英国バイオバンクの成人参加者215,832人(平均年齢56.52歳、54.3%が女性)を対象とし、2006年3月31日から2010年10月1日に採取された単回スポット尿サンプルを用いて24時間尿中ナトリウム排泄量をINTERSALT方程式により推定した。
背景
■ アトピー性皮膚炎(AD)と食事の関連性については十分に解明されておらず、これを理解することは疾患経過の多様性を説明するのに役立つ可能性がある。
目的
■ 尿中ナトリウムをバイオマーカーとして用いて推定した、食事からのナトリウム摂取が大規模な人口ベースのコホートにおけるADとどの程度関連しているかを判断する。
デザイン、設定、参加者
■ 英国バイオバンクの成人参加者(37〜73歳)を対象としたこの横断研究では、2006年3月31日から2010年10月1日に採取された単回のスポット尿サンプルを用いて24時間尿中ナトリウム排泄量を推定した。

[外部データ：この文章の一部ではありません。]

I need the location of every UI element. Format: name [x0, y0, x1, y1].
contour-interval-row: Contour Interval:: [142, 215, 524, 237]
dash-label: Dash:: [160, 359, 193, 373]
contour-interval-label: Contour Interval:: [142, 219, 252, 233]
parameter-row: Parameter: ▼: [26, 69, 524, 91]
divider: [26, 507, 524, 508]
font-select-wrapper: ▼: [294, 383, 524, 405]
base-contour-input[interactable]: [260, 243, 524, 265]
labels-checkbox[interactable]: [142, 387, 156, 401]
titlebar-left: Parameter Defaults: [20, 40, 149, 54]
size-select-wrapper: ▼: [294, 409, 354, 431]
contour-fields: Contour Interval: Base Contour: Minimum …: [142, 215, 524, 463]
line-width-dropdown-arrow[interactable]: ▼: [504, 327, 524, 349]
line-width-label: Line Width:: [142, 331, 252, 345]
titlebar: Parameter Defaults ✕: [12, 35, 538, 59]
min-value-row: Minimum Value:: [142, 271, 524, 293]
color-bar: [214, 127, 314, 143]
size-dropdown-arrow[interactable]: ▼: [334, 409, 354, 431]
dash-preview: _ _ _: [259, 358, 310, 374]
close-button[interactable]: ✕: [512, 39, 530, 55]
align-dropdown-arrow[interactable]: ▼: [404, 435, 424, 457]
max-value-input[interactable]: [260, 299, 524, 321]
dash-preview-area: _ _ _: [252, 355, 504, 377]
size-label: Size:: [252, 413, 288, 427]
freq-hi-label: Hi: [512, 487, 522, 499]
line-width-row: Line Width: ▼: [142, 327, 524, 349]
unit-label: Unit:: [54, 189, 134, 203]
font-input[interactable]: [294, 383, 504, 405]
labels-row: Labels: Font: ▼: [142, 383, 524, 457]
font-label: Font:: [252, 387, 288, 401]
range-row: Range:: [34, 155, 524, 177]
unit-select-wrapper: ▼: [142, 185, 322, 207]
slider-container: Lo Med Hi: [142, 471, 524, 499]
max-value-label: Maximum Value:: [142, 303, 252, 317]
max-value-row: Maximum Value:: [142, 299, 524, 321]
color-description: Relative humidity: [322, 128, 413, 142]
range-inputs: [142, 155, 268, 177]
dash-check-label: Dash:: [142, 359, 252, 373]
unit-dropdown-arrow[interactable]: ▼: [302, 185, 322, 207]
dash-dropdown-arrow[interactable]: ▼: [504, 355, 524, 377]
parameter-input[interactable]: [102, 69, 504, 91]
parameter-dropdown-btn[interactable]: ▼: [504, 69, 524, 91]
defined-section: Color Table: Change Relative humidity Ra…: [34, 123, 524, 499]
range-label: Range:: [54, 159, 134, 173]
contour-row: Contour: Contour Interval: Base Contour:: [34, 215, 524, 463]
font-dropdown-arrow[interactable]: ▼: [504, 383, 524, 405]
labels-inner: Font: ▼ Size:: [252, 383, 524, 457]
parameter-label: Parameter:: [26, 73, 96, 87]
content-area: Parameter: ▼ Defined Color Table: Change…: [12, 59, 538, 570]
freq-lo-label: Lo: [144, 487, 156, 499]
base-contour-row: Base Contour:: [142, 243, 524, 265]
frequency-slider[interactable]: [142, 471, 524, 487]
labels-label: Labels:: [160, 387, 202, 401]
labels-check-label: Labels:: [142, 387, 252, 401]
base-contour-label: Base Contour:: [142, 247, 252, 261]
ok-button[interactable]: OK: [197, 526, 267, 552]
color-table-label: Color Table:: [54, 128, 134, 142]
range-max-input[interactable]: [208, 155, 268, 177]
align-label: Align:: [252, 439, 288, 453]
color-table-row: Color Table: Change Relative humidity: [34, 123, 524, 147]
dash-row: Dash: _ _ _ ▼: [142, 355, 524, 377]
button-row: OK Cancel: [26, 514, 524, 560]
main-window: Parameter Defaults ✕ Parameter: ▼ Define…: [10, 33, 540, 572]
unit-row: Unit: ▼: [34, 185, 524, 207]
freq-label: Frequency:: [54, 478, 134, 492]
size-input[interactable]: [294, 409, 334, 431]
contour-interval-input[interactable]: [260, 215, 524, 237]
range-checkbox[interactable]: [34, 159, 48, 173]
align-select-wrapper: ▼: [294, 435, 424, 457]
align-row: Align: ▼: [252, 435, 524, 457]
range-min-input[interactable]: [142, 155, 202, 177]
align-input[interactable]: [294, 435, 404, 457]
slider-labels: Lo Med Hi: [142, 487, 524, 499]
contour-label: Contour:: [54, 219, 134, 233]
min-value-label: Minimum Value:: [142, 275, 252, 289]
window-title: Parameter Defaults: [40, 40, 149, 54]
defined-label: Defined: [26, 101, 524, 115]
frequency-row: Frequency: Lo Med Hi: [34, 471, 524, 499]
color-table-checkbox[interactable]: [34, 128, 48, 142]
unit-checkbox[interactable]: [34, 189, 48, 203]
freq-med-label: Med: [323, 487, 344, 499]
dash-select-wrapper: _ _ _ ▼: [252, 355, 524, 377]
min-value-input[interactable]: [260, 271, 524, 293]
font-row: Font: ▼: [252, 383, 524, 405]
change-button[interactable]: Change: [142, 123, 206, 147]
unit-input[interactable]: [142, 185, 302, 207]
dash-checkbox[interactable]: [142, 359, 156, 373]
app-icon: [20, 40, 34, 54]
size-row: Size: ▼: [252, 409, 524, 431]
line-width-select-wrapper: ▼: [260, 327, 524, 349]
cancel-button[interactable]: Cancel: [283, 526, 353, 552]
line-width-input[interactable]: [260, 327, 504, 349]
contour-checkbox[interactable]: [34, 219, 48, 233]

■ 計算には性別特異的な国際協力研究(INTERSALT)の方程式を使用し、体格指数、年齢、尿中のカリウム・ナトリウム・クレアチニン濃度を組み込んだ。
■ データ分析は2022年2月23日から2024年3月20日に行われた。
曝露
■ 主な曝露要因は24時間尿中ナトリウム排泄量だった。
主なアウトカムと検査
■ 主なアウトカムは、連携した電子医療記録からの診断コードと処方コードに基づくADまたは活動性ADだった。
■ 年齢、性別、人種と民族、Townsend剥奪指数、教育を調整した多変量ロジスティック回帰モデルを用いて関連性を測定した。
結果
■ 分析サンプルは215,832人の参加者で構成され(平均[SD]年齢、56.52[8.06]歳;54.3%が女性)、推定24時間尿中ナトリウム排泄量の平均(SD)は1日あたり3.01(0.82)gで、10,839人(5.0%)がADと診断されていた。

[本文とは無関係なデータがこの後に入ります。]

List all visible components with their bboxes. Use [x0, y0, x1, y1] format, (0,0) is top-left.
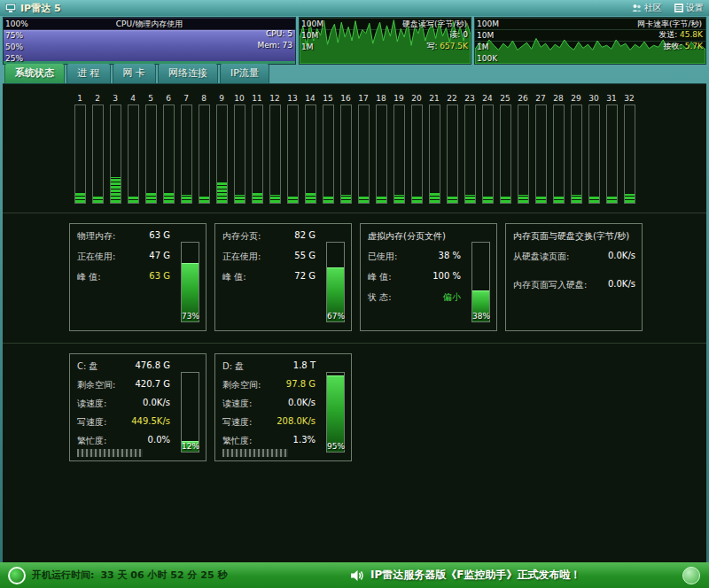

■ 多変量ロジスティック回帰分析の結果、推定24時間尿中ナトリウム排泄量が1g増加するごとに、ADのオッズが増加(調整オッズ比[AOR]、1.11;95%CI、1.07-1.14)、活動性ADのオッズが増加(AOR、1.16;95%CI、1.05-1.28)、ADの重症度増加のオッズが増加(AOR、1.11;95%CI、1.07-1.15)することが明らかになった。
■ 米国国民健康栄養調査からの13,014人の検証コホートでは、食事リコール質問票を用いて推定した食事性ナトリウム摂取量が1日あたり1g高いことは、現在のADのリスク増加と関連していた(AOR、1.22;95%CI、1.01-1.47)。
結論と関連性
■ これらの結果は、食事からのナトリウム摂取量の制限がADに対する費用対効果の高い低リスクの介入となる可能性があることを示唆している。
論文のまとめ
✅️ 推定24時間尿中ナトリウム排泄量が1g増加するごとに、アトピー性皮膚炎のオッズが増加(調整オッズ比1.11;95%CI、1.07-1.14)、活動性アトピー性皮膚炎のオッズが増加(調整オッズ比1.16;95%CI、1.05-1.28)した。
【簡単な解説】1日に尿から排出されるナトリウム(塩分)の量が1グラム増えるごとに、アトピー性皮膚炎にかかるリスクが約11%高くなり、現在症状が出ているアトピー性皮膚炎のリスクは約16%高くなることがわかりました。
✅️ 米国国民健康栄養調査の検証コホート13,014人では、食事リコール質問票で推定した食事性ナトリウム摂取量が1日あたり1g高いことが、現在のアトピー性皮膚炎リスク増加と関連していた(調整オッズ比1.22;95%CI、1.01-1.47)。
【簡単な解説】この研究結果を確認するため、アメリカの別の健康調査データ(約1万3千人)でも調べたところ、食事から摂るナトリウム(塩分)が1グラム多いと、アトピー性皮膚炎のリスクが約22%高くなることがわかりました。